● Excerpted data:
----
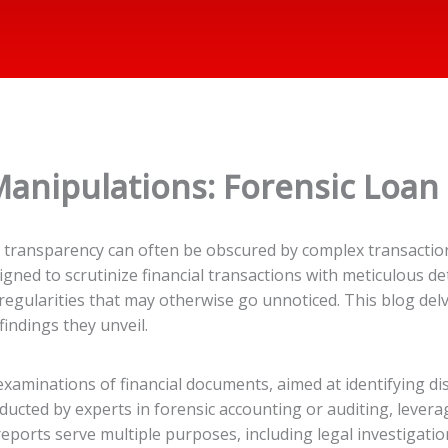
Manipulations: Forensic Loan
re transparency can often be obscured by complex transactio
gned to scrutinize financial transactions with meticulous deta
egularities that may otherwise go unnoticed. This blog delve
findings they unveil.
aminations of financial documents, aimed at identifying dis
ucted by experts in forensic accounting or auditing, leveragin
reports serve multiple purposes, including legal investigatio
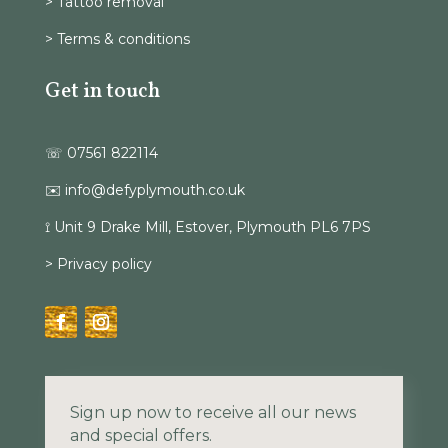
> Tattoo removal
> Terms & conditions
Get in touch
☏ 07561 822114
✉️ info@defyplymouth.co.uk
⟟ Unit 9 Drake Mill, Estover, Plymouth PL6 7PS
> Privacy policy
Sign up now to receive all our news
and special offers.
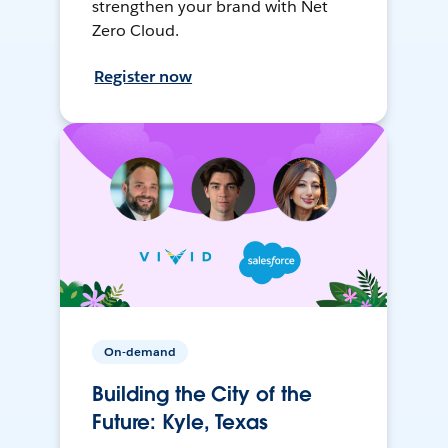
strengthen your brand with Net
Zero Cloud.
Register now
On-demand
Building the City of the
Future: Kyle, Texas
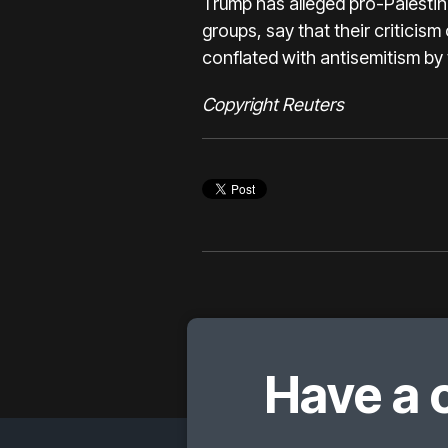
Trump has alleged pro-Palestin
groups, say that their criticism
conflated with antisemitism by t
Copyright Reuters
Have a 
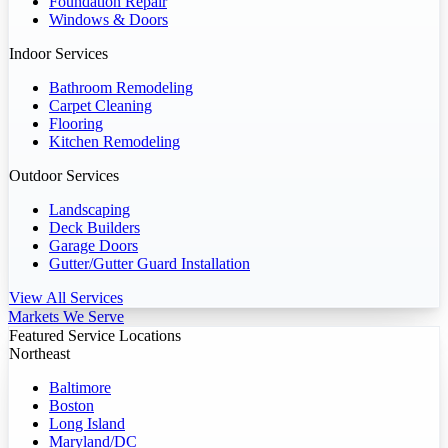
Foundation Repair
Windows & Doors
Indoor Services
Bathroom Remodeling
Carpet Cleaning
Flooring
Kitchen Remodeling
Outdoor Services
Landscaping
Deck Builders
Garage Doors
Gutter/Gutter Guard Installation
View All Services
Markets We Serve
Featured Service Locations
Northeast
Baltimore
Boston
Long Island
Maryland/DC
----
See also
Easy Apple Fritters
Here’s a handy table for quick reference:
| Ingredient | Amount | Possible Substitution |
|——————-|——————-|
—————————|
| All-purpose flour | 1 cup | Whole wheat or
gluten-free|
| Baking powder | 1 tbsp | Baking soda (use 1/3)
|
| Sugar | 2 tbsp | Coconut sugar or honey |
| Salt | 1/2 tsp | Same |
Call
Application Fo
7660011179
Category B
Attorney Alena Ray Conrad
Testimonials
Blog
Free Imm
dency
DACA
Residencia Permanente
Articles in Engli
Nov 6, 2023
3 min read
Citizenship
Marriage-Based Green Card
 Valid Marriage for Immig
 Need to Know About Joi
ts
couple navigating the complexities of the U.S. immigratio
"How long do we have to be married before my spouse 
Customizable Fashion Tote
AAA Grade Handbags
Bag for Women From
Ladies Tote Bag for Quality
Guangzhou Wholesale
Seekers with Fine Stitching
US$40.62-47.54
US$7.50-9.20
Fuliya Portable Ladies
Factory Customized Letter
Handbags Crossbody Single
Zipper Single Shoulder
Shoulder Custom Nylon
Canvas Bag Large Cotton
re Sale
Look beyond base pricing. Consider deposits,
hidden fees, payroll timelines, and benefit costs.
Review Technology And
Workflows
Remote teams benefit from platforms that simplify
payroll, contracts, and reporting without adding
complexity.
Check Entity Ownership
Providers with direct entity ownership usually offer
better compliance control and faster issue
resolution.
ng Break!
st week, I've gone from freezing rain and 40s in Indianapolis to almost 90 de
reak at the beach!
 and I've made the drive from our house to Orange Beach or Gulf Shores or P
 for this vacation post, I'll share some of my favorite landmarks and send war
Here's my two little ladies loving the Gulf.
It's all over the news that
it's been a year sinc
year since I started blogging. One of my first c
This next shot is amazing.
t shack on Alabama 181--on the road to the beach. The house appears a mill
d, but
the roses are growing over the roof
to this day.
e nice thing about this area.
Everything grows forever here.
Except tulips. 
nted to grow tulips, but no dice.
----
● Task instructions:
Could you return every line from the entries above in which the string "financial" occurs?

● Response box:
gned to scrutinize financial transactions with meticulous deta
aminations of financial documents, aimed at identifying dis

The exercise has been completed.